(Aim of the task)
Your answer should consist solely of the lines from the one containing "O cartão de crédito ideal" through the end of the entries below, duplicated exactly.

(Data for the task)

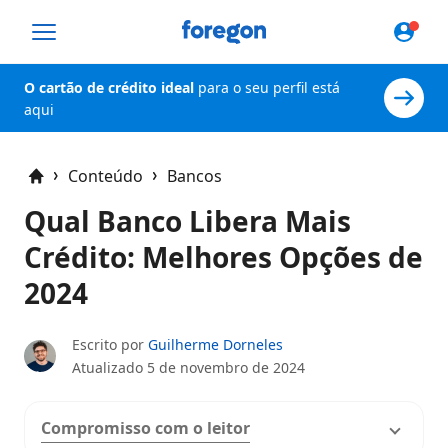
Foregon.com
O cartão de crédito ideal
para o seu perfil está
aqui
Conteúdo
Bancos
Home
Qual Banco Libera Mais
Crédito: Melhores Opções de
2024
Escrito por
Guilherme Dorneles
Atualizado
5 de novembro de 2024
Compromisso com o leitor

(Expected answer)
O cartão de crédito ideal
para o seu perfil está
aqui
Conteúdo
Bancos
Home
Qual Banco Libera Mais
Crédito: Melhores Opções de
2024
Escrito por
Guilherme Dorneles
Atualizado
5 de novembro de 2024
Compromisso com o leitor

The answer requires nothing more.